From Cluster Documentation Project
Jump to: navigation, search

Error Detection And Correction[edit]

A cluster of systems with large amounts of RAM provides system integrators and administrators with an opportunity to become familiar with Soft Errors.

According to arch/*/kernel/mce.c and arch/*/kernel/traps.c, Linux kernels older than 2.6.16 will either see an uncorrectable bit error as a Machine Check Exception (MCE), print out a message with the DIMM bank, and panic; or as a Non-Maskable Interrupt (NMI) and continue on with a "Dazed" message. An NMI would be seen if MCE panic was disabled with the mce=off kernel boot parameter.

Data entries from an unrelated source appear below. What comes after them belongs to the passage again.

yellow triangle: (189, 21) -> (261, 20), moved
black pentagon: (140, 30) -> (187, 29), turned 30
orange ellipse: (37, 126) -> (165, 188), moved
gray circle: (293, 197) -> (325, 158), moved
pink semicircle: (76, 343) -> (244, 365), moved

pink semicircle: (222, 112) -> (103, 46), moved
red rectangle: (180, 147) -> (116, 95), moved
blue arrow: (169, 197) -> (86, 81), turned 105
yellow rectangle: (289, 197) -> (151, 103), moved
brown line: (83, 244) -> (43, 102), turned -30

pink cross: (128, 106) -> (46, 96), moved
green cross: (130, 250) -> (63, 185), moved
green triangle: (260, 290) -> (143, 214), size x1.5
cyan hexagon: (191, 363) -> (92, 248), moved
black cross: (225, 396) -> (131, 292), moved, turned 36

There are new capabilites beginning with the 2.6.16 kernel. The code from the EDAC project was merged into the kernel as optional modules. The modules provide counters for correctable and uncorrectable errors, the ability to reset counters through sysfs, a reset counter - seconds since last reset, etc.

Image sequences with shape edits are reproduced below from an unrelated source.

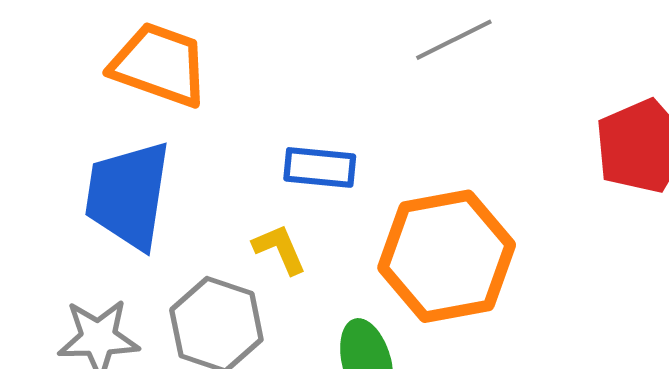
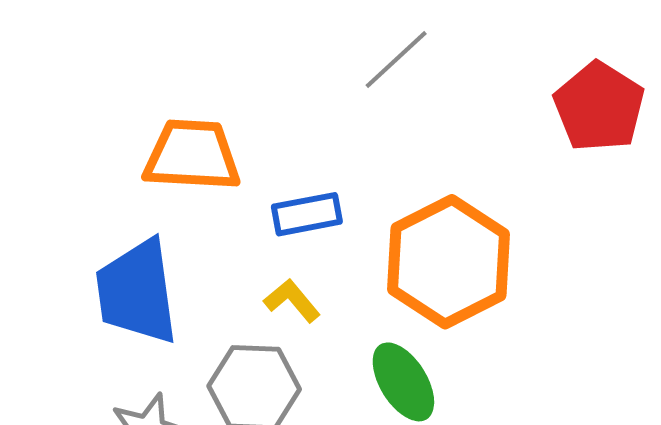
orange trapezoid: (159, 65) -> (192, 155), moved

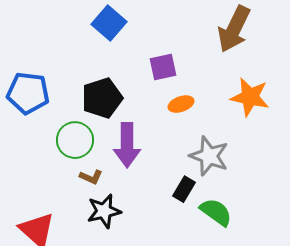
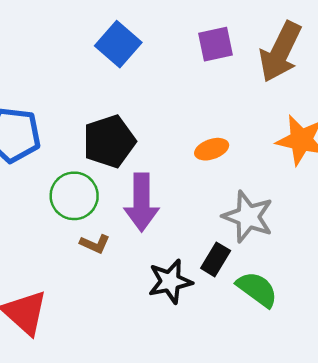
purple square: (163, 67) -> (216, 44), moved
black star: (104, 211) -> (170, 281), moved

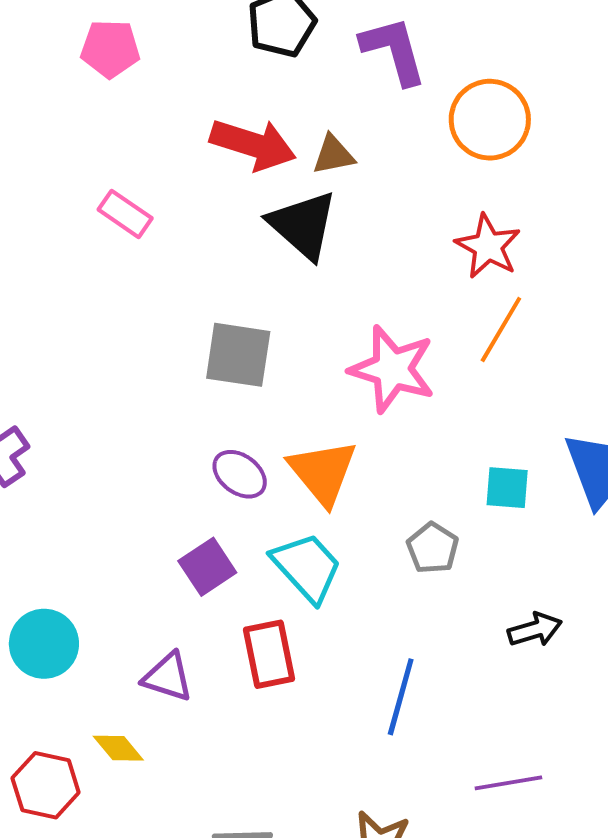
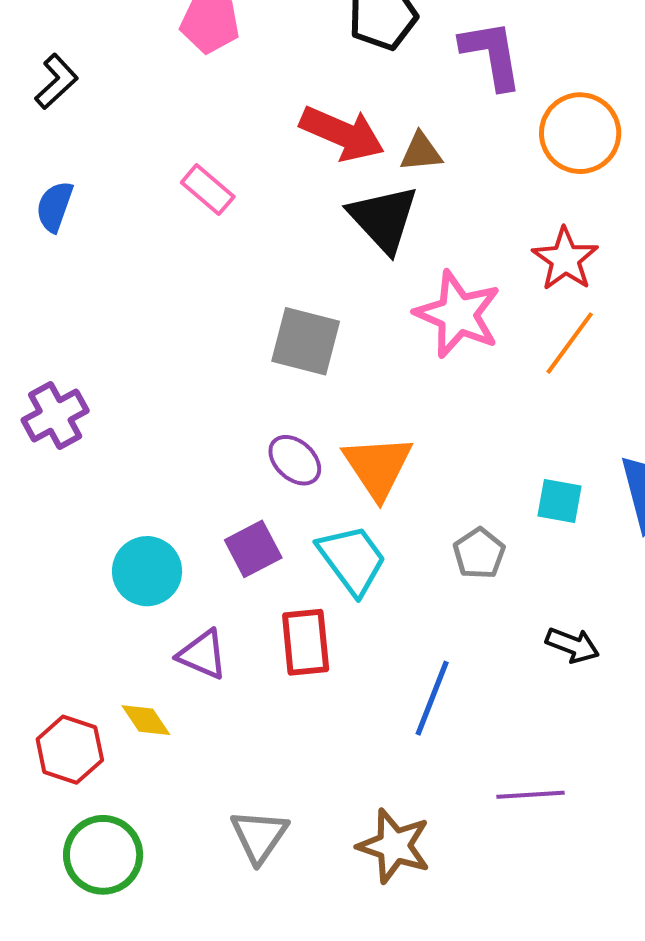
pink star: (392, 369) -> (458, 314), moved
black arrow: (535, 630) -> (573, 645), turned 32
cyan circle: (44, 644) -> (147, 571), moved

The Linux EDAC modules support the following memory controllers:

  • AMD 76x
  • Intel e752x
  • Intel e7xxx
  • Intel 82860
  • Intel D82875P
  • Radisys 82600

I/O on 64-bit Systems With Large Amounts of Memory[edit]

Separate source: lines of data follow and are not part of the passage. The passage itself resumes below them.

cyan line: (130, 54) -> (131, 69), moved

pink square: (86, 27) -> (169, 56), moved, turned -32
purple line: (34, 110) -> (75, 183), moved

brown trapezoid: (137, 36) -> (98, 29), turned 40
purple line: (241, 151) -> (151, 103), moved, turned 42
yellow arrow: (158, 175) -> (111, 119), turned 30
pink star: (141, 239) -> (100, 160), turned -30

Part of the transition from 32-bit x86 to x86_64 with large amounts of memory involves handling I/O devices that only support 32-bit memory addresses. AMD products include a hardware IOMMU that makes everything work transparently, for the most part. Intel EM64T and IA64 products do not include an IOMMU, so the Linux kernel implements a "software I/O translation buffer". The memory allocated to the swiotlb is made unavailable to normal processes, and some device drivers (such as the proprietary NVIDIA graphics driver) may require more memory to be reserved in order to operate reliably. See the Linux kernel's documentation for information about the swiotlb and iommu boot parameters. Much of the information summarized in this paragraph was learned from an LWN DMA article by Jonathan Corbet.